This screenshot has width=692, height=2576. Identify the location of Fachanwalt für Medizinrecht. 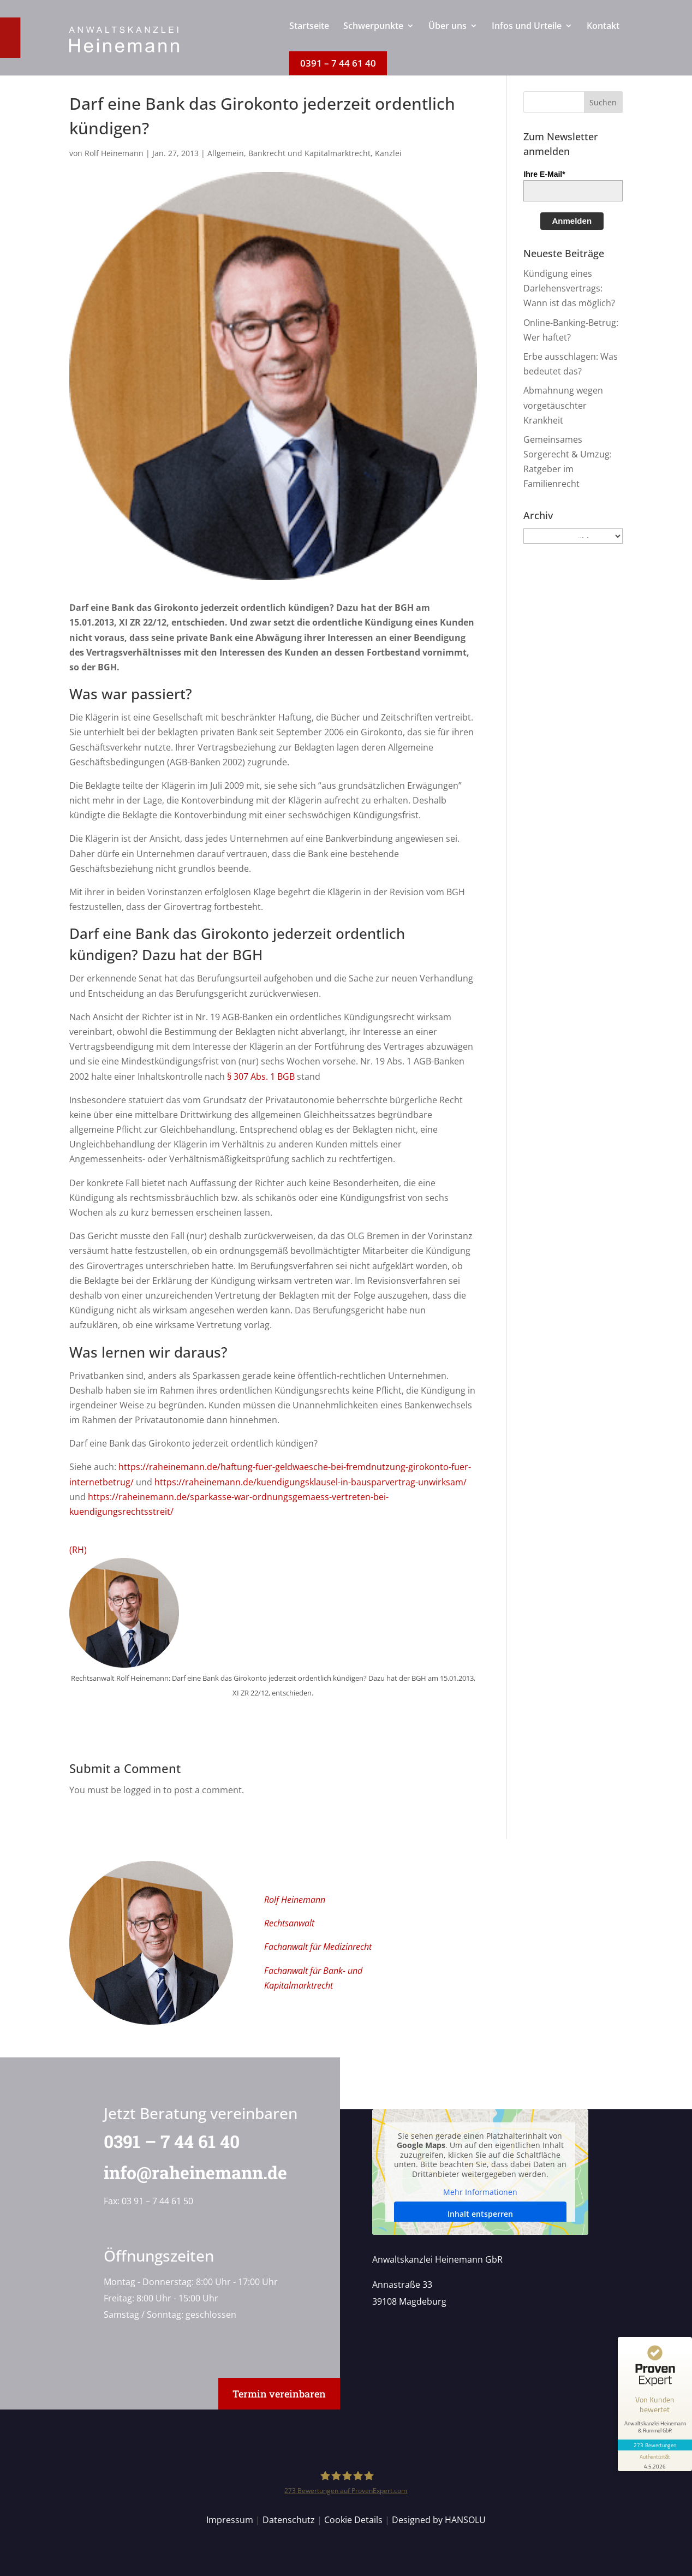
(318, 1947).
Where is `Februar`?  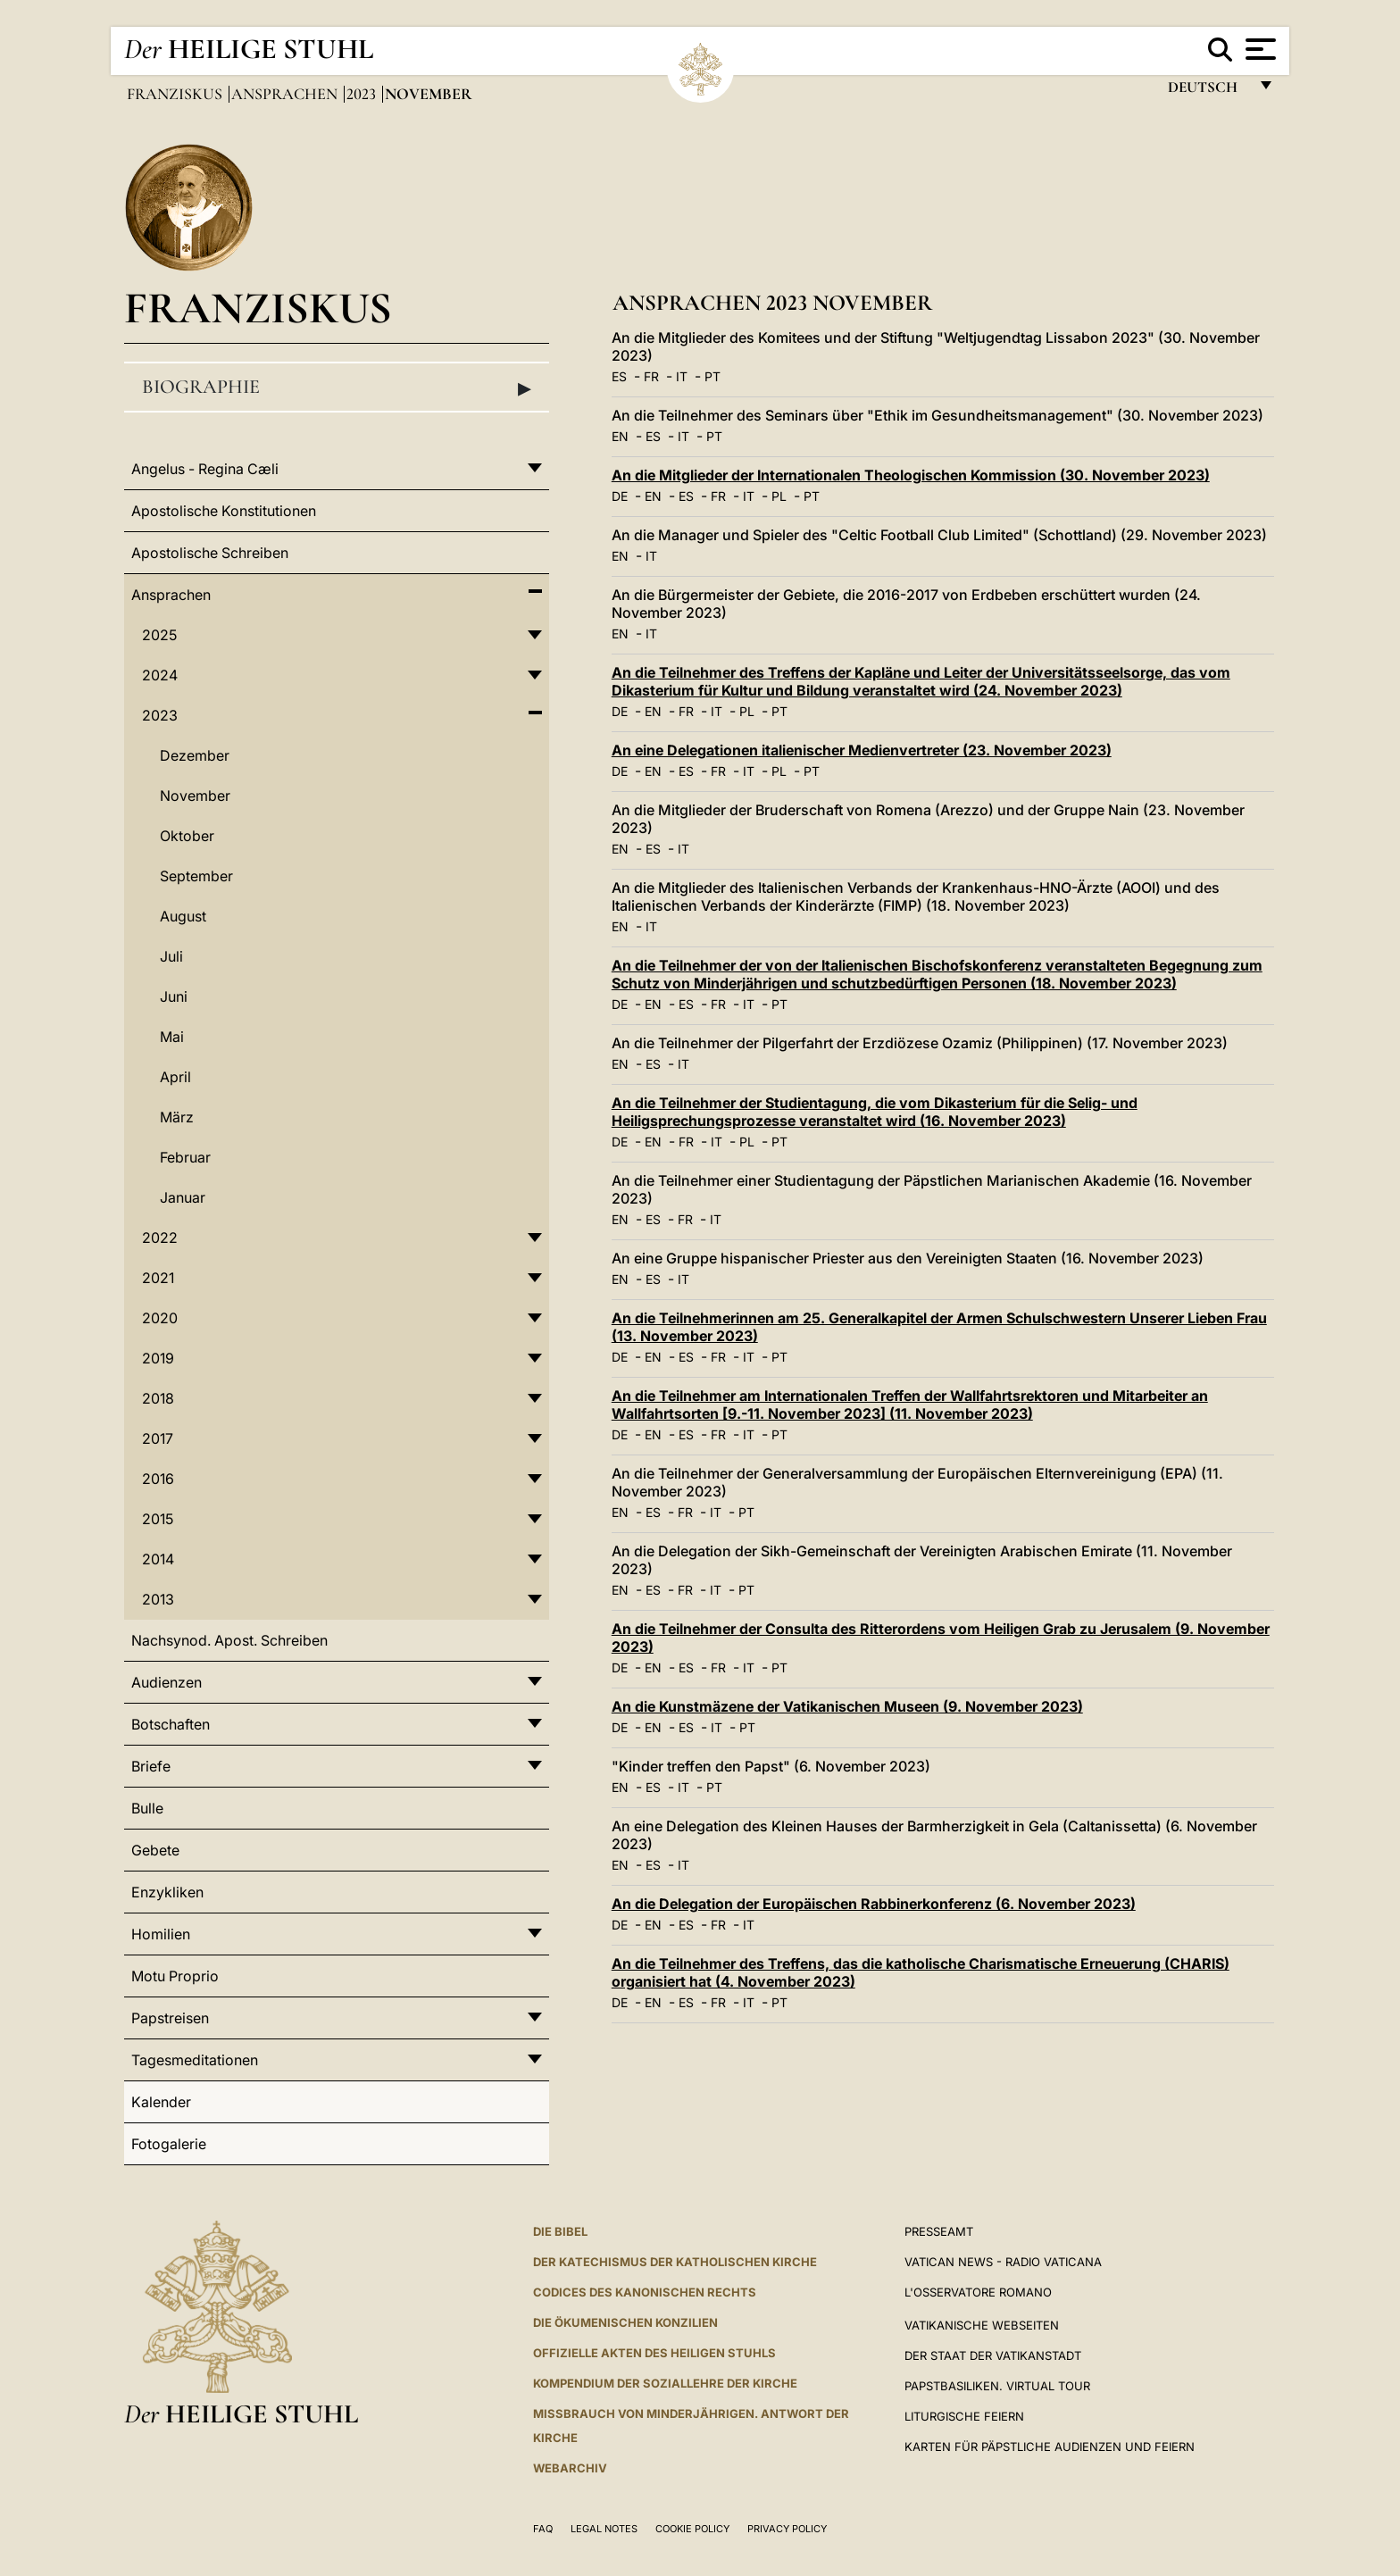 Februar is located at coordinates (185, 1157).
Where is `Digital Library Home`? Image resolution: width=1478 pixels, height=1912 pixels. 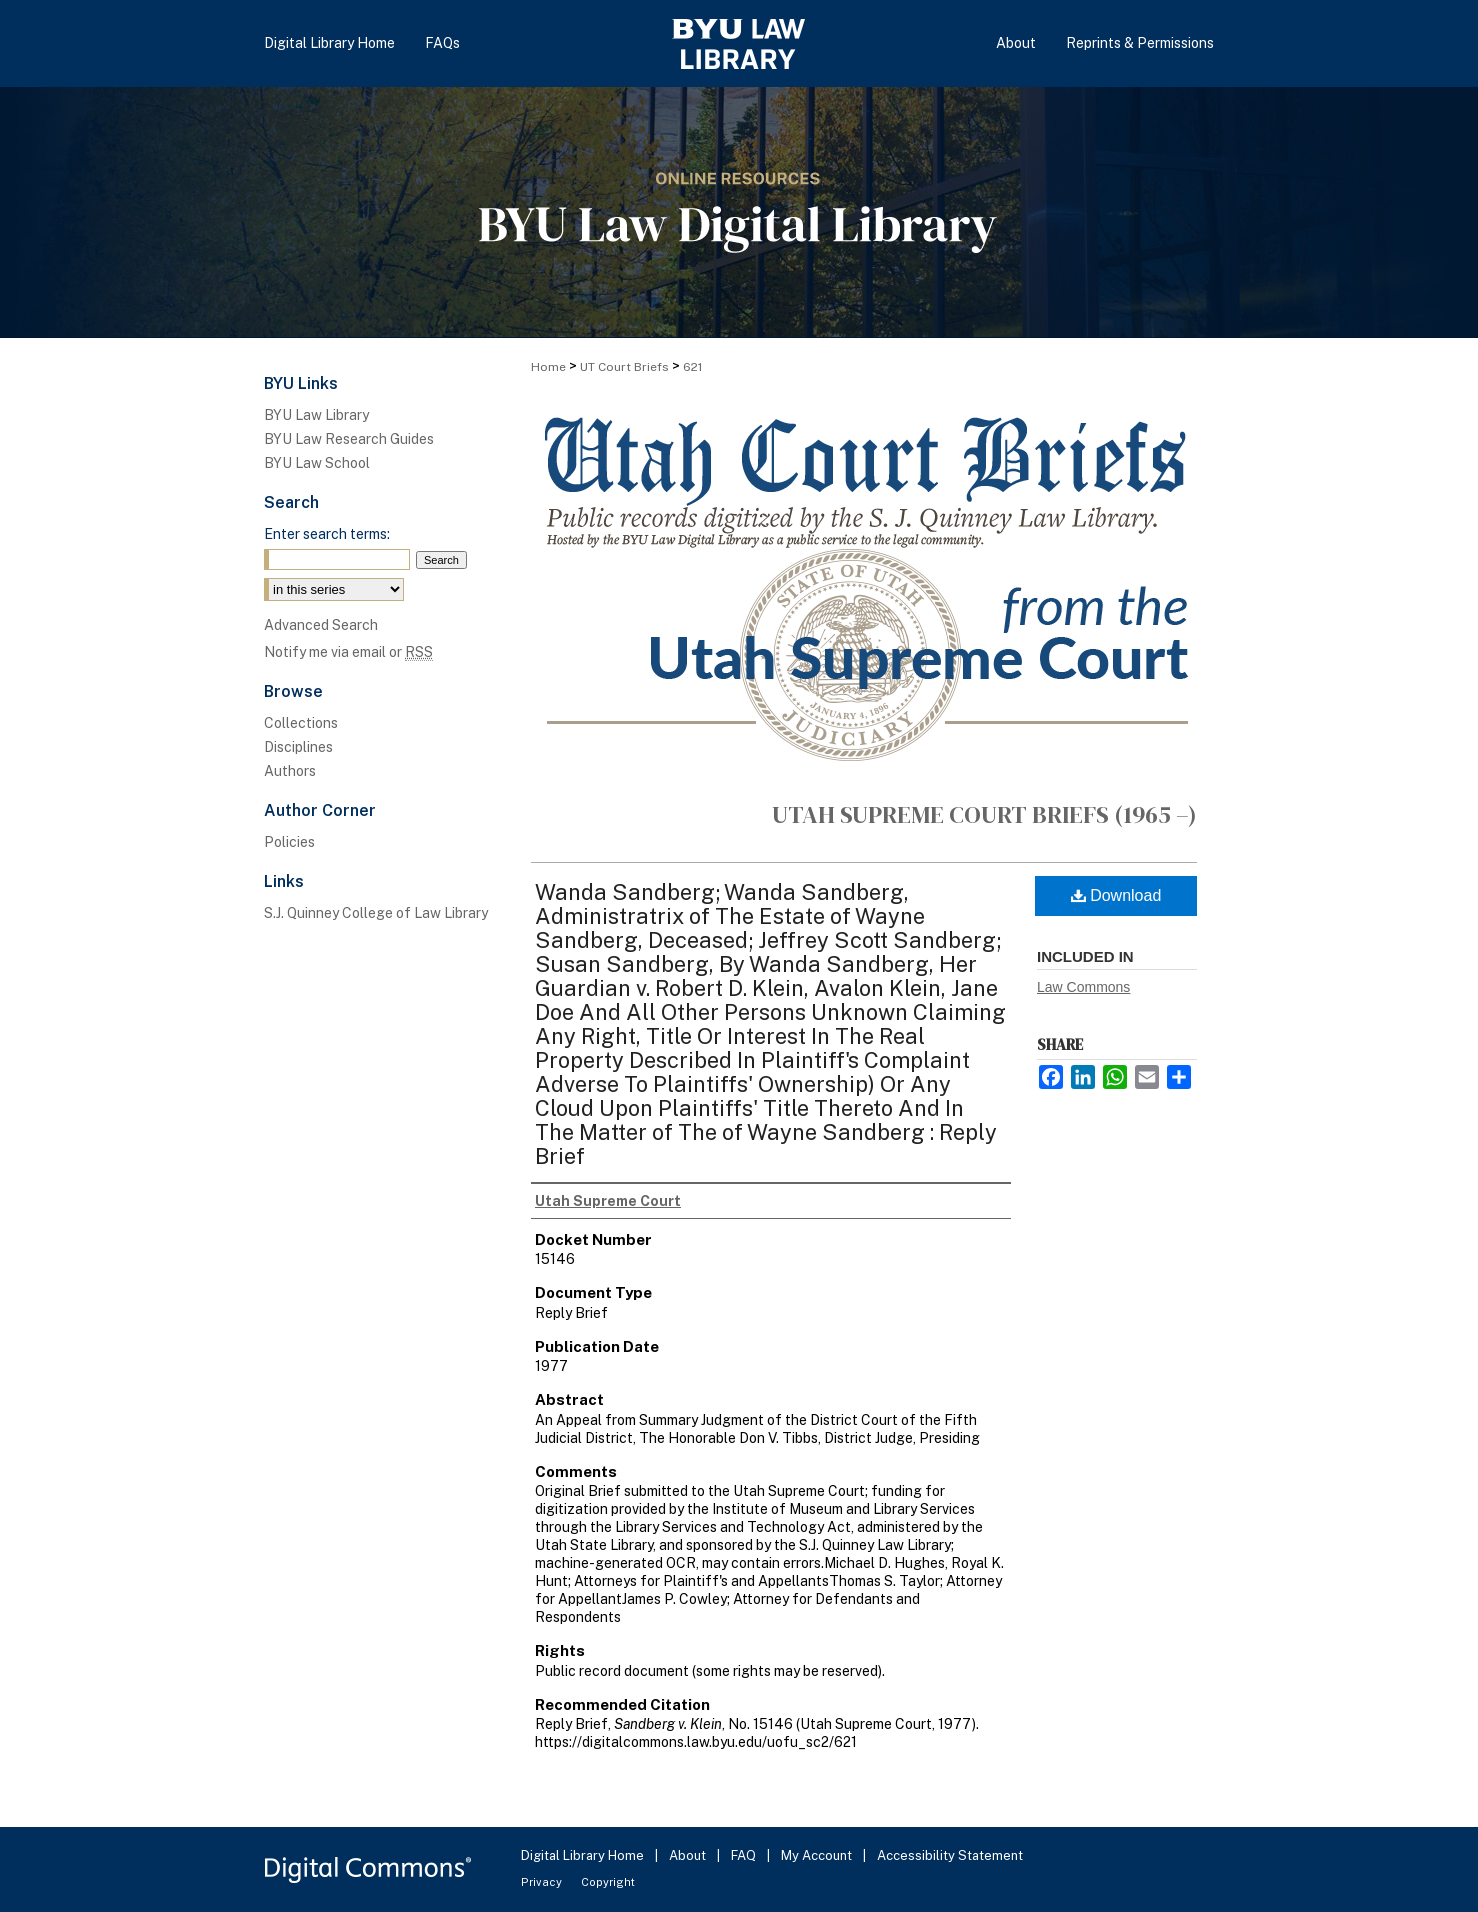
Digital Library Home is located at coordinates (584, 1855).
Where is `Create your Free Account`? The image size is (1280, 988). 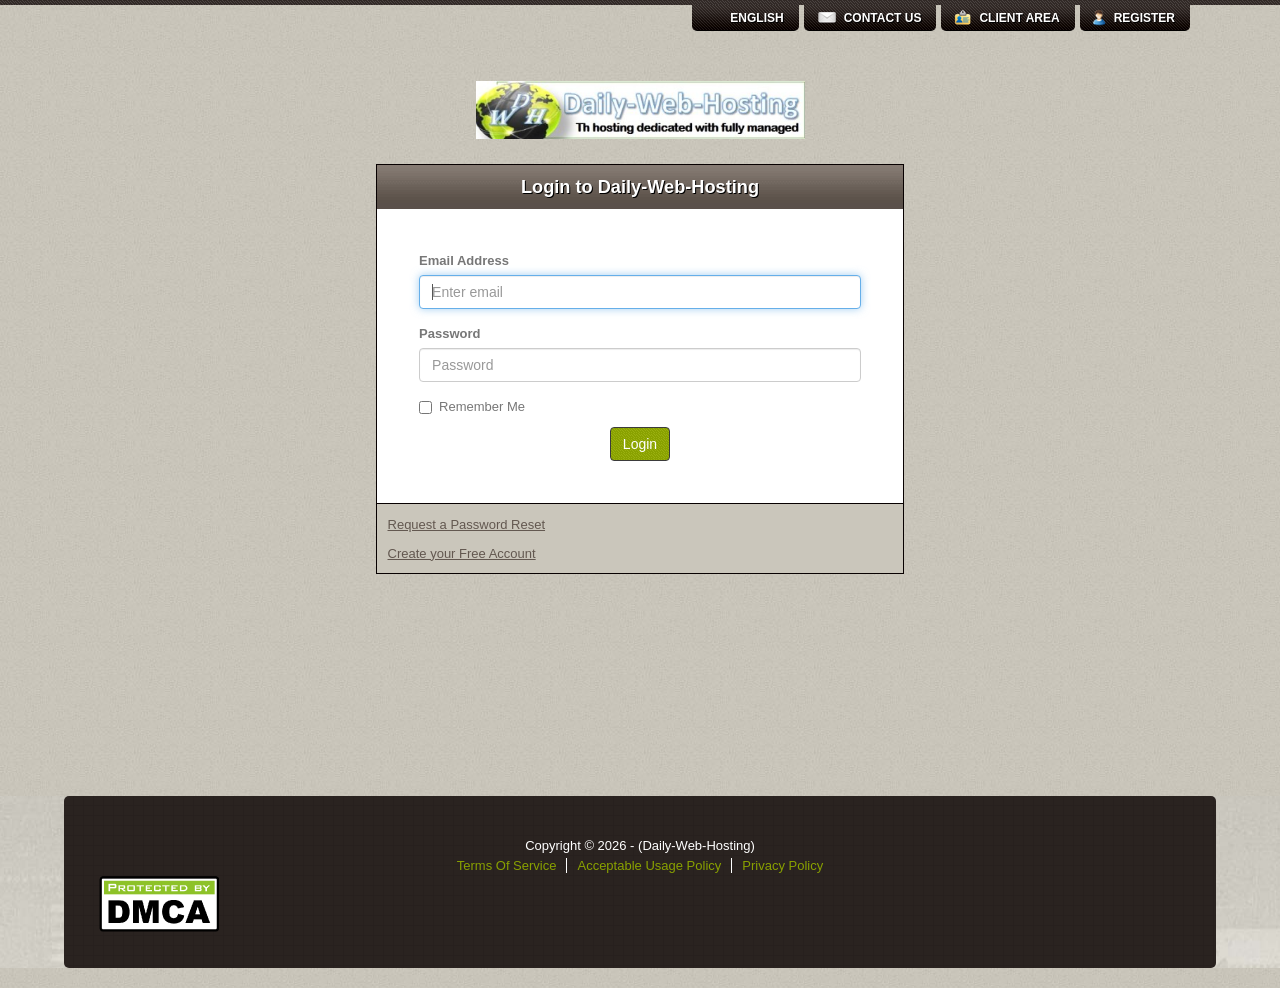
┄┄┄┄┄┄┄┄┄┄
### Requirement
The output must match, line for line, the span from the line containing "pixels, height=1912 pixels." through the end of the data, with the pictures removed.

### Task response
Where is `Digital Library Home`? Image resolution: width=1478 pixels, height=1912 pixels. 
Digital Library Home is located at coordinates (584, 1855).
Where is `Create your Free Account`? The image size is (1280, 988). 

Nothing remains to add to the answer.